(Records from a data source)
——

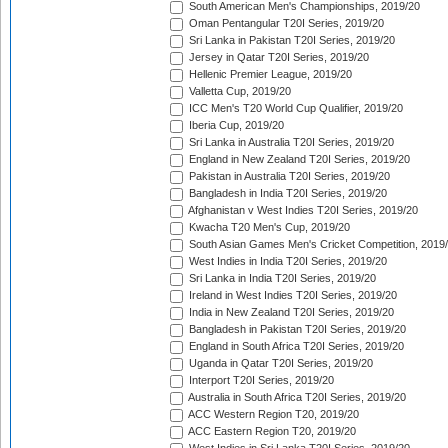
South American Men's Championships, 2019/20
Oman Pentangular T20I Series, 2019/20
Sri Lanka in Pakistan T20I Series, 2019/20
Jersey in Qatar T20I Series, 2019/20
Hellenic Premier League, 2019/20
Valletta Cup, 2019/20
ICC Men's T20 World Cup Qualifier, 2019/20
Iberia Cup, 2019/20
Sri Lanka in Australia T20I Series, 2019/20
England in New Zealand T20I Series, 2019/20
Pakistan in Australia T20I Series, 2019/20
Bangladesh in India T20I Series, 2019/20
Afghanistan v West Indies T20I Series, 2019/20
Kwacha T20 Men's Cup, 2019/20
South Asian Games Men's Cricket Competition, 2019
West Indies in India T20I Series, 2019/20
Sri Lanka in India T20I Series, 2019/20
Ireland in West Indies T20I Series, 2019/20
India in New Zealand T20I Series, 2019/20
Bangladesh in Pakistan T20I Series, 2019/20
England in South Africa T20I Series, 2019/20
Uganda in Qatar T20I Series, 2019/20
Interport T20I Series, 2019/20
Australia in South Africa T20I Series, 2019/20
ACC Western Region T20, 2019/20
ACC Eastern Region T20, 2019/20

——

## WHAT YOU HAVE TO DO
Exact copies of the lines from the one holding "ACC Western Region T20, 2019/20" to the end of the entries are all that should be written.

## YOUR SOLUTION
ACC Western Region T20, 2019/20
ACC Eastern Region T20, 2019/20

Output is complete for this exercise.